# [EXERCISE]
Filter these records by the string "Живојин", copying each line that holds it.

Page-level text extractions
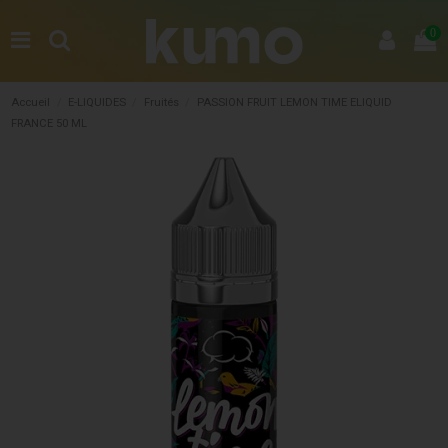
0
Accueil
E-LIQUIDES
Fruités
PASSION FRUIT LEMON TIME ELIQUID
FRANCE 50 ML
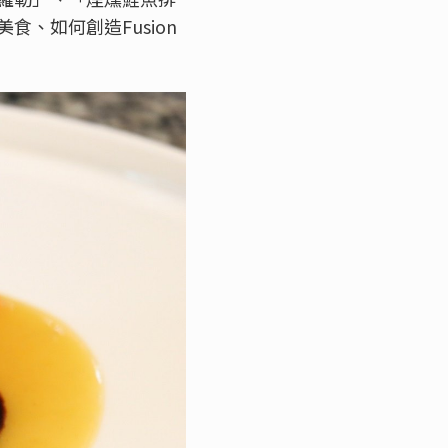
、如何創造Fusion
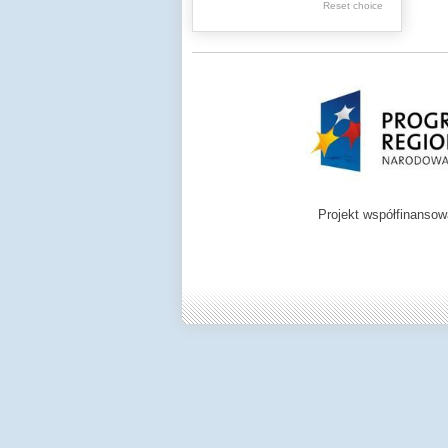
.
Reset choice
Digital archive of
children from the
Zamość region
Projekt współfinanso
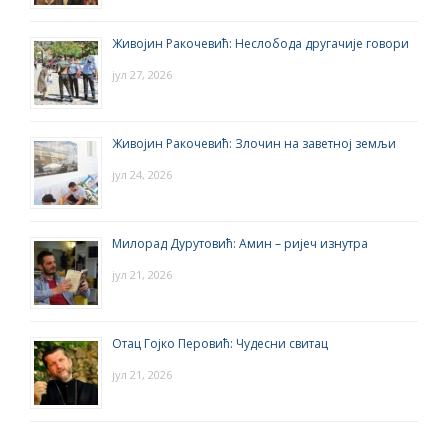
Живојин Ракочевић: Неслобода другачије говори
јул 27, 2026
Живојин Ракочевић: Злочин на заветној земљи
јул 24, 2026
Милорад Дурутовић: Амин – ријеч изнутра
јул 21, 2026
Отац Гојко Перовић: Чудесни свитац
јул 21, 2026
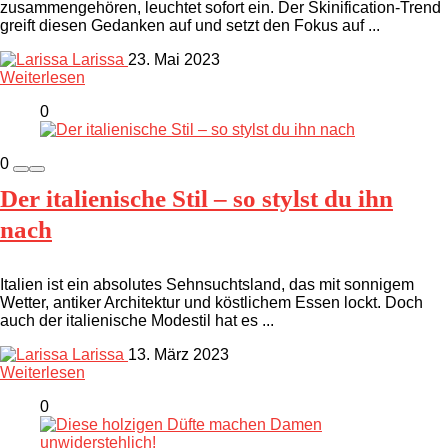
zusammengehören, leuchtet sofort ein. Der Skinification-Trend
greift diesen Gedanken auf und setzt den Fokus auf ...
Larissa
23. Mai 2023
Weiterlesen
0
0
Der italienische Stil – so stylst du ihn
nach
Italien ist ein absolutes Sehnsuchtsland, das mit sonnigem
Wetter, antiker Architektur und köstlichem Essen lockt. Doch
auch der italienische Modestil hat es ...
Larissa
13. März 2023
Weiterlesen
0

# [EXERCISE RESPONSE]
Живојин Ракочевић: Неслобода другачије говори
Живојин Ракочевић: Злочин на заветној земљи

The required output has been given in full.